Intel stretches HPC dev tools across chubby clusters

Cluster Studio XE ready for MICs, not for GPUs

Securing Web Applications Made Simple and Scalable

SC11 Supercomputing hardware and software vendors are getting impatient for the SC11 supercomputing conference in Seattle, which kicks off next week. More than a few have jumped the gun with product announcements this week, including chipmaker Intel.

No, Intel is not going to launch its "Sandy Bridge-EP" Xeon E5 processors, which are expected early next year. But the new Cluster Studio XE toolset for HPC customers will help those lucky few HPC and cloud shops that have been able to get systems this year to squeeze more performance out of their Xeon E5 clusters.

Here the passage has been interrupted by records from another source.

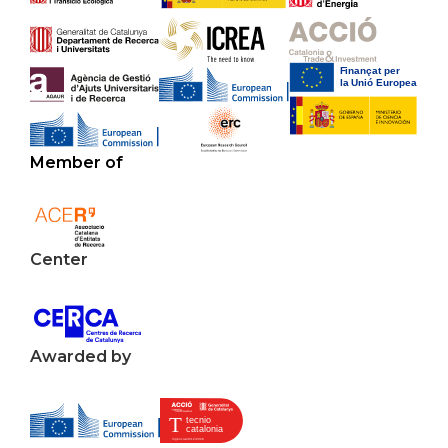
Member of
Center
Awarded by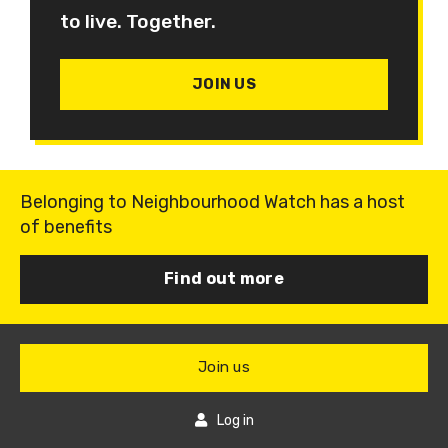
to live. Together.
JOIN US
Belonging to Neighbourhood Watch has a host
of benefits
Find out more
Join us
Log in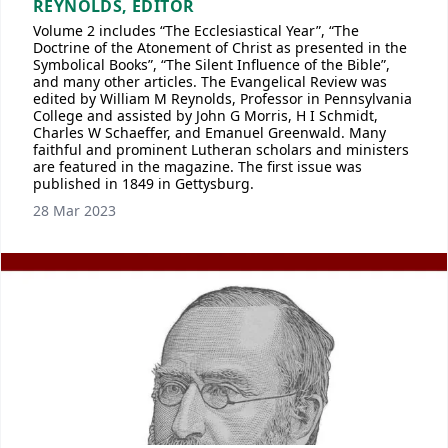
REYNOLDS, EDITOR
Volume 2 includes “The Ecclesiastical Year”, “The
Doctrine of the Atonement of Christ as presented in the
Symbolical Books”, “The Silent Influence of the Bible”,
and many other articles. The Evangelical Review was
edited by William M Reynolds, Professor in Pennsylvania
College and assisted by John G Morris, H I Schmidt,
Charles W Schaeffer, and Emanuel Greenwald. Many
faithful and prominent Lutheran scholars and ministers
are featured in the magazine. The first issue was
published in 1849 in Gettysburg.
28 Mar 2023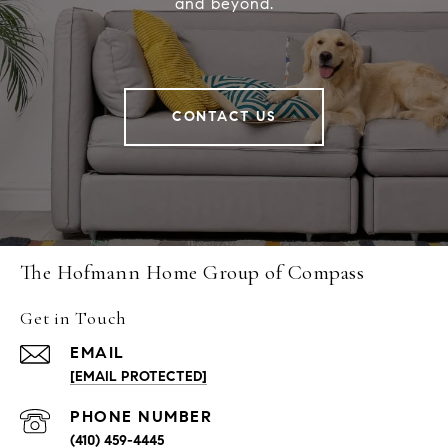
and beyond.
CONTACT US
The Hofmann Home Group of Compass
Get in Touch
EMAIL
[EMAIL PROTECTED]
PHONE NUMBER
(410) 459-4445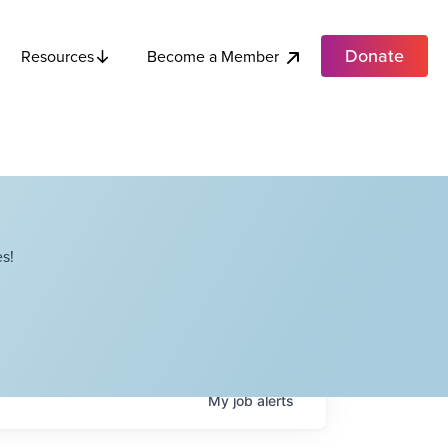
Donate
Become a Member
Resources
s!
My
job
alerts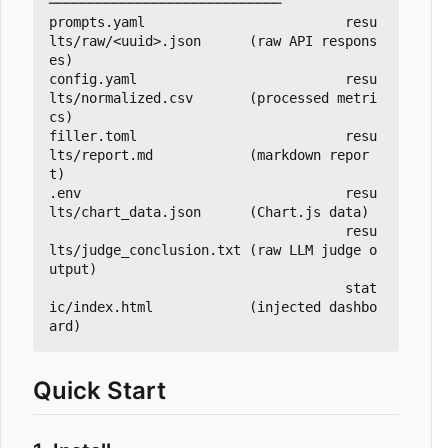
─────────────────────────────

prompts.yaml                         resu
lts/raw/<uuid>.json      (raw API respons
es)

config.yaml                          resu
lts/normalized.csv       (processed metri
cs)

filler.toml                          resu
lts/report.md            (markdown repor
t)

.env                                 resu
lts/chart_data.json      (Chart.js data)

                                     resu
lts/judge_conclusion.txt (raw LLM judge o
utput)

                                     stat
ic/index.html            (injected dashbo
Quick Start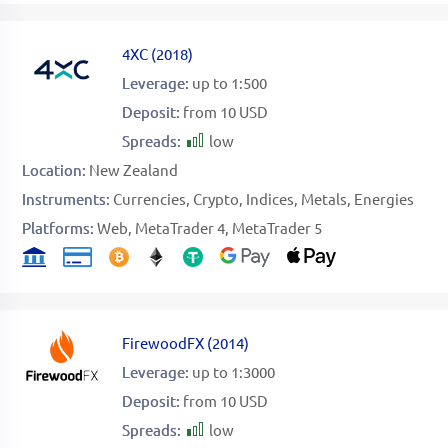
4XC
(
2018
)
Leverage:
up to 1:500
Deposit:
from 10 USD
Spreads:
low
Location:
New Zealand
Instruments:
Currencies
Crypto
Indices
Metals
Energies
Platforms:
Web
MetaTrader 4
MetaTrader 5
FirewoodFX
(
2014
)
Leverage:
up to 1:3000
Deposit:
from 10 USD
Spreads:
low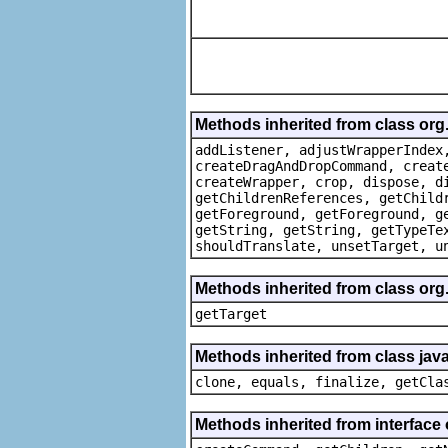
Methods inherited from class org
addListener, adjustWrapperIndex
createDragAndDropCommand, creat
createWrapper, crop, dispose, d
getChildrenReferences, getChild
getForeground, getForeground, g
getString, getString, getTypeTe
shouldTranslate, unsetTarget, u
Methods inherited from class org
getTarget
Methods inherited from class java
clone, equals, finalize, getCla
Methods inherited from interface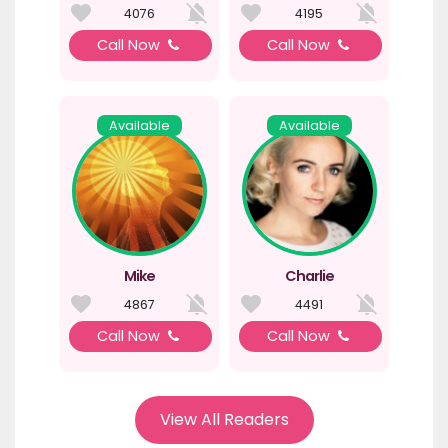
4076
4195
Call Now
Call Now
Available
Available
Mike
Charlie
4867
4491
Call Now
Call Now
View All Readers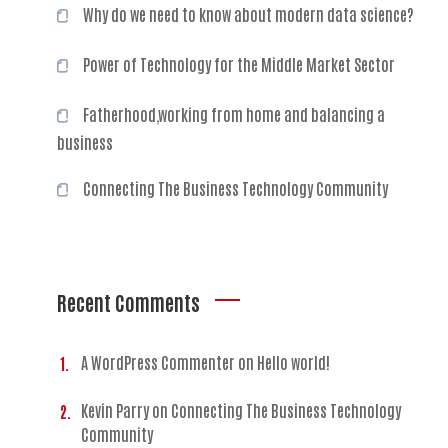
Why do we need to know about modern data science?
Power of Technology for the Middle Market Sector
Fatherhood,working from home and balancing a
business
Connecting The Business Technology Community
Recent Comments
A WordPress Commenter
on
Hello world!
Kevin Parry
on
Connecting The Business Technology
Community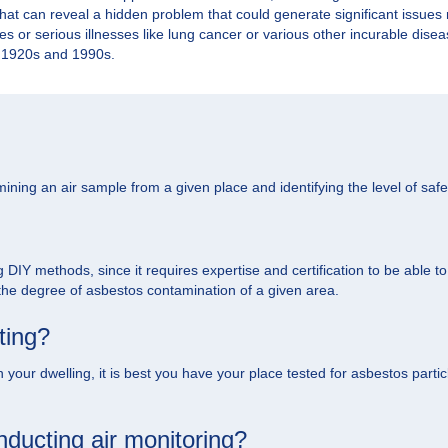
 That can reveal a hidden problem that could generate significant issue
ties or serious illnesses like lung cancer or various other incurable dis
he 1920s and 1990s.
ining an air sample from a given place and identifying the level of safet
g DIY methods, since it requires expertise and certification to be able t
 the degree of asbestos contamination of a given area.
ting?
your dwelling, it is best you have your place tested for asbestos particle
ducting air monitoring?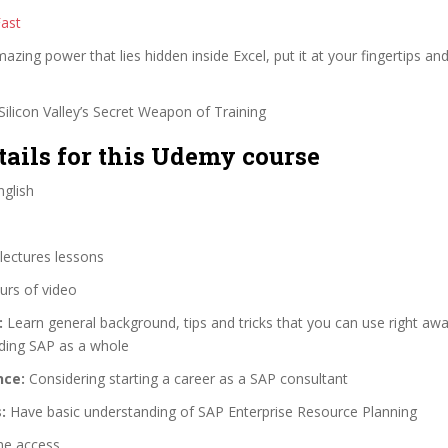
Fast
zing power that lies hidden inside Excel, put it at your fingertips and
ilicon Valley’s Secret Weapon of Training
tails for this Udemy course
glish
lectures lessons
urs of video
:
Learn general background, tips and tricks that you can use right aw
ding SAP as a whole
nce:
Considering starting a career as a SAP consultant
:
Have basic understanding of SAP Enterprise Resource Planning
me access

The Cluster Studio XE stack includes a slew of Intel tools for creating, tuning, and monitoring parallel applications running on x86-based parallel clusters. Intel had already been selling a set of application tools called Cluster Studio, which bundled up the chip giant's C, C++, and Fortran compilers, its rendition of the message passing interface (MPI) messaging protocol that allows server nodes to share work, and various math and multithreading libraries to goose the performance of applications.

With the XE (Extended Edition) of the HPC cluster tools, Intel is goosing the performance of the MPI library, and claims its MPI 4.0.3 stack is anywhere from 3.3 to 6.5 times as fast as the OpenMPI 1.5.4 and MVAPICH2 1.6 MPI stacks from the open source community. Benchmark tests were done on a 64-node system running 768 processes and linked by InfiniBand switches.

Intel tested the Platform Computing MPI 8.1.1 stack against the three MPI stacks listed above, only this time on an eight-mode system; in this case the performance differences between Intel and Platform (which is now owned by IBM) were not huge. With the Microsoft MPI 3.2 stack on the same iron, the Intel MPI stack running on Windows servers was anywhere from 2.17 to 2.74 times faster than the Microsoft MPI.

The updated Intel MPI stack can scale to over 90,000 MPI cores, and also has hooks into the open source SLURM job scheduler that was created by Lawrence Livermore National Laboratory because of its frustration with closed-source job schedulers and the state of the open source ones.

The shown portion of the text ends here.